Les enfants ont été approchés sur des groupes dédiés au jeu Fortnite ou à des Youtubers (17/10/2019)

  
Des ados abordés par un homme de 31 ans sur Facebook

Des parents liégeois donnent l’alerte sur les réseaux sociaux ! Un homme s’est incrusté dans des groupes Facebook prisés par les jeunes ados pour contacter certains d’entre eux. « Mon fils a bloqué l’individu avant de venir tout nous raconter », explique une maman.

Un « sac fluo pour ranger sa bonne humeur », un « kart tout-terrain pour partir en balade avec les copains », une « discopioche pour prendre d’assaut la piste de danse » : Fortnite, c’est le jeu qui rend dingue tous les jeunes. Tout naturellement, de nombreux groupes dédiés au phénomène ont fleuri sur Facebook, rassemblant des joueurs par langue, pays, voire même région.

Et là où il y a des jeunes enfants, il y a souvent des prédateurs… C’est la mésaventure vécue par – au moins – trois jeunes Liégeois. Une maman de Chênée a récemment jeté un pavé dans la mare, en diffusant les captures d’écran de plusieurs messages envoyés à son fils, par un membre du groupe Neo et Swan, du nom de ces deux frères qui comptent, sur YouTube, plus de 4 millions d’abonnés.

L’expéditeur se présente comme un homme de 31 ans et souhaite devenir son ami. « Cet homme contacte mon fils en privé pour être son ami et lui demande des photos », explique la maman sur son profil public. « Attention à vos enfants ! »
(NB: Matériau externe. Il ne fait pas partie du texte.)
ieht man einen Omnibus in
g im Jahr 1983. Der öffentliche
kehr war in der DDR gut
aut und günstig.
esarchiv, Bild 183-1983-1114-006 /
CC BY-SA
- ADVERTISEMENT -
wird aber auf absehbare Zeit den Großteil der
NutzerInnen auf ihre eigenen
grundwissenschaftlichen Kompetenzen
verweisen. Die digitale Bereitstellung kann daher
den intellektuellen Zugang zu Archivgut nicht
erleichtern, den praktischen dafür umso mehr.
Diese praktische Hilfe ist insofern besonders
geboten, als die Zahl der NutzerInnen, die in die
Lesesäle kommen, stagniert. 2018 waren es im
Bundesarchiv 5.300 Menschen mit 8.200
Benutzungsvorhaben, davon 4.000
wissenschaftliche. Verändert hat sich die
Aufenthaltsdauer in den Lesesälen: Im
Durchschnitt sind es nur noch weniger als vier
Cette maman a répondu, par le biais de la messagerie du réseau social, à cet individu. Elle le menace de diffuser les messages et de contacter la police : « Tu t’attaques à un enfant qui dit tout à ses parents », déclare même la maman.

Ce premier message a été largement partagé, notamment par deux autres mamans dans le même cas, dont les enfants ont également été abordés sur Facebook. Nous avons pu les contacter. « Mon fils est sur un groupe Fortnite où les jeunes peuvent répondre à des annonces pour entrer dans certaines équipes », explique cette maman de Jemeppe (Seraing).
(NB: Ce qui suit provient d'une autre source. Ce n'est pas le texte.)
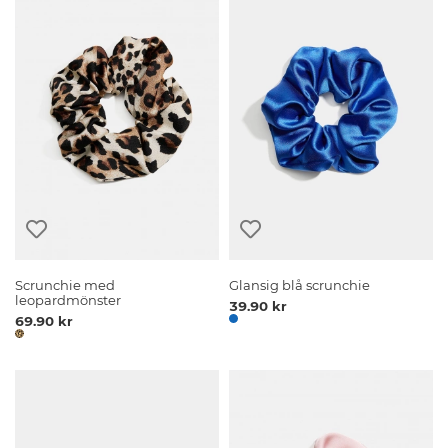
Scrunchie med
Glansig blå scrunchie
leopardmönster
39.90 kr
69.90 kr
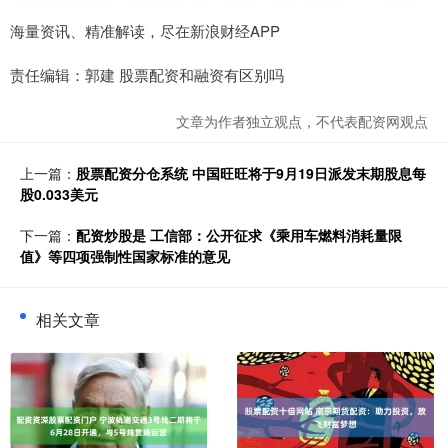
海量资讯、精准解读，尽在新浪财经APP
责任编辑：郭建 股票配资和融资有区别吗
文章为作者独立观点，不代表配资网观点
上一篇：
股票配资分仓系统 中国旺旺将于9月19日派发末期股息每
股0.033美元
下一篇：
配资炒股是 工信部：公开征求《乘用车燃料消耗量限
值》等四项强制性国家标准的意见
相关文章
« L’homme s’est présenté à mon fils en lui demandant directement une photo. Mon fils, qui a 11 ans, est bien au courant de ce qu’il peut faire ou pas sur les réseaux sociaux. Il a directement bloqué la personne et est venu nous trouver, son père et moi, pour nous parler de cette conversation. Heureusement que nous avons appris à notre enfant comment réagir face à ce genre de situations. Je n’ose imaginer ce qui se serait passé s’il avait envoyé réellement une photo de lui… »

Trop jeunes pour gérer ?

Une autre maman, de Visé, déplore l’absence de réaction des administrateurs. « J’ai contacté les personnes qui gèrent le groupe pour les avertir de cette situation, mais ce sont également des adolescents. Ils ne savent pas quoi faire, à part virer l’homme de la liste des membres.
Je pense que Facebook devrait trouver une solution pour que seuls des majeurs puissent créer des groupes et les administrer. Il faut avoir les épaules larges pour réagir. »

Cette maman n’a pas déposé plainte à la police, puisque « rien de mal » n’a réellement été fait. « Mais je vais redoubler de vigilance, ça, c’est sûr. »

«Surtout, ne jamais envoyer de photos»

Olivier Bogaert est évidemment bien au courant de ces techniques d’approche récurrentes auprès des jeunes internautes. Les enfants, comme leurs parents, peuvent éviter d’entrer en contact avec ces prédateurs du web. Il suffit de respecter quelques règles.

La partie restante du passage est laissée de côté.